This post is a part of Bit Series blog.
Every data-warehouse project needs to have calendar table as a dimension, which hosts all possible combinations of dates. This table can be used as a dimension or in many cases to derive the dates.
With this post, we will be seeing on how we can generate a calendar table directly using Vertica SQL. The Vertica SQL will be using a special Time series function which is inbuilt inside vertica.
The time series function of vertica enables us to perform analytics based on time-series and gap filling. You can get more information about it here.

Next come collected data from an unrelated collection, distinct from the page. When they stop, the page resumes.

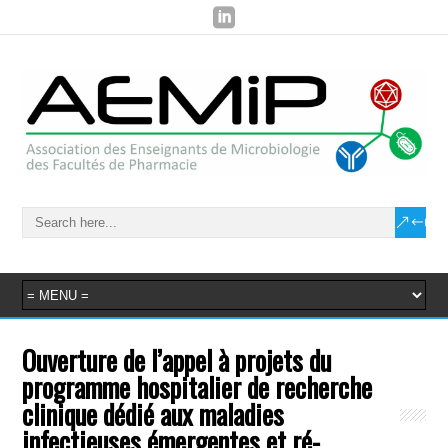
Ouverture de l’appel à projets du
programme hospitalier de recherche
clinique dédié aux maladies
infectieuses émergentes et ré-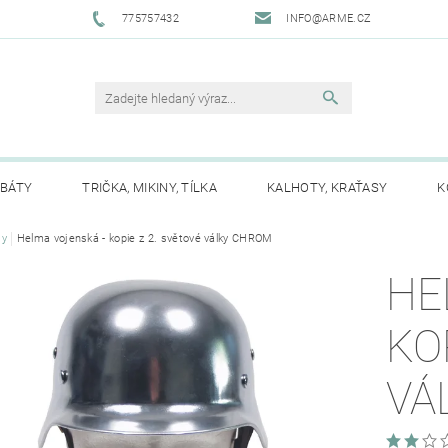
775757432
INFO@ARME.CZ
ABÁTY
TRIČKA, MIKINY, TÍLKA
KALHOTY, KRAŤASY
K
TĚ
my
Helma vojenská - kopie z 2. světové války CHROM
ČEPICE, ŠÁTKY, KŠILTOVKY, KUKLY
RUKAVICE
ŠÁ
HE
BATOHY, KABELKY, TAŠKY
SECURITY
PŘÍSLUŠENST
KO
ÍTIDLA, SVÍTILNY, SVĚTLA
NOŽE
POUTA
VUVUZEL
VÁ
ZNÉ
PRO MOTORKÁŘE
NÁŠIVKY
PLACKY
VÝ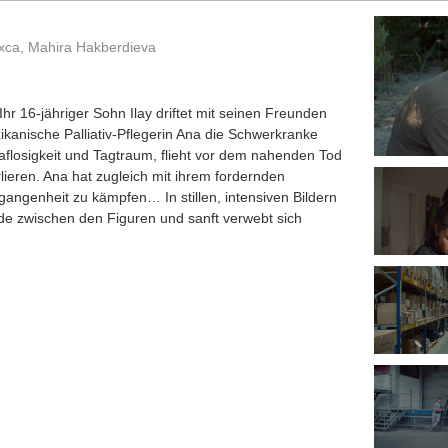
xca, Mahira Hakberdieva
Ihr 16-jähriger Sohn Ilay driftet mit seinen Freunden
kanische Palliativ-Pflegerin Ana die Schwerkranke
flosigkeit und Tagtraum, flieht vor dem nahenden Tod
rlieren. Ana hat zugleich mit ihrem fordernden
gangenheit zu kämpfen… In stillen, intensiven Bildern
ande zwischen den Figuren und sanft verwebt sich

For now we will stick to this user of generating the calendar using this function as below
CREATE TABLE calendar AS SELECT slice_time AS actual_timestamp , CAST(slice_time AS DATE) AS DATE , date_part('WEEK', slice_time) AS week, date_part('YEAR', slice_time) AS YEAR, date_part('MONTH', slice_time) AS MONTH, date_part('DAY', slice_time) AS DAY, date_part('QUARTER', slice_time) AS quarter FROM ( SELECT '2019-01-01 00:00:00' AS sample_date UNION SELECT '2019-12-31 00:00:00' AS sample_date ) a TIMESERIES slice_time AS '1 DAY' OVER(ORDER BY sample_date::VARCHAR::TIMESTAMP)
So, what are we doing here
1. We take 2 sample dates, between which we need to fill the gap, suppose you want the calendar to be for year 2019, take the date as shown above in subquery
2. We are using 1 vertica function here, TIMESERIES , slice_time is just an alias here. TIMESERIES is going to generate the dates based on interval specified, in this case ‘1 DAY’

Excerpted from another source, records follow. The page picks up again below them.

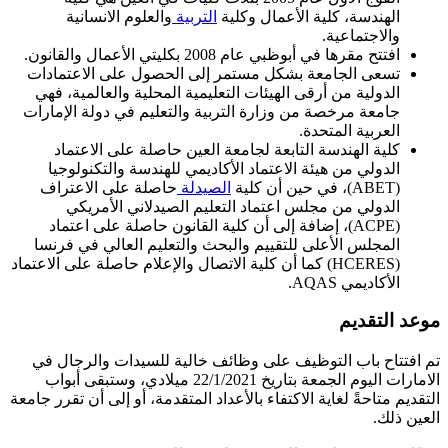
الهندسة، كلية الأعمال وكلية
التربية
والعلوم الانسانية
والاجتماعية.
افتتح مقرها في أبوظبي عام 2008 بكليتي الأعمال والقانون.
تسعى الجامعة بشكل مستمر إلى الحصول على الاعتمادات
الدولية من أرقى الهيئات التعليمية المحلية والعالمية، فهي
جامعة مرخصة من وزارة التربية والتعليم في دولة الإمارات
العربية المتحدة.
كلية الهندسة التابعة لجامعة العين حاصلة على الاعتماد
الدولي من هيئة الاعتماد الأكاديمي للهندسة والتكنولوجيا
(ABET)، في حين أن كلية
الصيدلة
حاصلة على الاعتراف
الدولي من مجلس اعتماد التعليم الصيدلاني الأمريكي
(ACPE)، إضافة إلى أن كلية القانون حاصلة على اعتماد
المجلس الأعلى للتقييم والبحث والتعليم العالي في فرنسا
(HCERES) كما أن كلية الاتصال والإعلام حاصلة على الاعتماد
الأكاديمي AQAS.
موعد التقديم
تم افتتاح باب التوظيف على وظائف خالية للسيدات والرجال في
الامارات اليوم الجمعة بتاريخ 22/1/2021 ميلادي، وستبقى أبواب
التقديم متاحةً لغاية الاكتفاء بالأعداد المتقدمة، أو إلى أن تقرر جامعة
العين ذلك.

3. Lastly the TIMESERIES function will always require a ORDER by operation on timestamp column. Here we are just sorting the data based on timestamp generated.
4. Once we get a daily timestamp, we are just using standard date functions to derive various date time properties of that timestamp, like day, week, quarter, year, month, etc.
5. Finally, we are just storing the data from the select statement in the CALENDAR table
You can check the results of this table, and it can be used easily as dimension table for Calendar use case.
Go ahead and try generating this data at your end, there are many possibilities, where you can use this data.